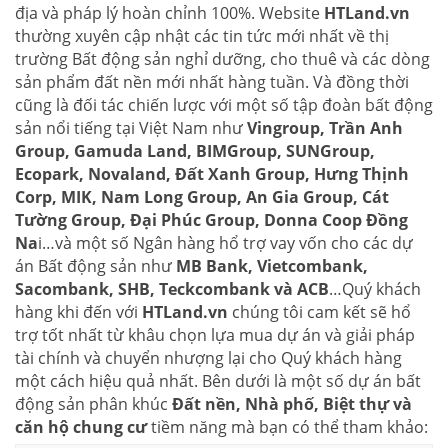
địa và pháp lý hoàn chỉnh 100%. Website
HTLand.vn
thường xuyên cập nhật các tin tức mới nhất về thị
trường Bất động sản nghỉ dưỡng, cho thuê và các dòng
sản phẩm đất nền mới nhất hàng tuần. Và đồng thời
cũng là đối tác chiến lược với một số tập đoàn bất động
sản nổi tiếng tại Việt Nam như
Vingroup, Trần Anh
Group, Gamuda Land, BIMGroup, SUNGroup,
Ecopark, Novaland, Đất Xanh Group, Hưng Thịnh
Corp, MIK, Nam Long Group, An Gia Group, Cát
Tường Group, Đại Phúc Group, Donna Coop Đồng
Na
i…và một số Ngân hàng hổ trợ vay vốn cho các dự
án Bất động sản như
MB Bank, Vietcombank,
Sacombank, SHB, Teckcombank và ACB
…Quý khách
hàng khi đến với
HTLand.vn
chúng tôi cam kết sẽ hổ
trợ tốt nhất từ khâu chọn lựa mua dự án và giải pháp
tài chính và chuyển nhượng lại cho Quý khách hàng
một cách hiệu quả nhất. Bên dưới là một số dự án bất
động sản phân khúc
Đất nền, Nhà phố, Biệt thự và
căn hộ chung cư
tiềm năng mà bạn có thể tham khảo:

=== WHAT THE TASK ASKS ===
Starting from the records above, filter out all lines except those containing the word "nhất".

=== SOLUTION TO THE PROBLEM ===
thường xuyên cập nhật các tin tức mới nhất về thị
sản phẩm đất nền mới nhất hàng tuần. Và đồng thời
trợ tốt nhất từ khâu chọn lựa mua dự án và giải pháp
một cách hiệu quả nhất. Bên dưới là một số dự án bất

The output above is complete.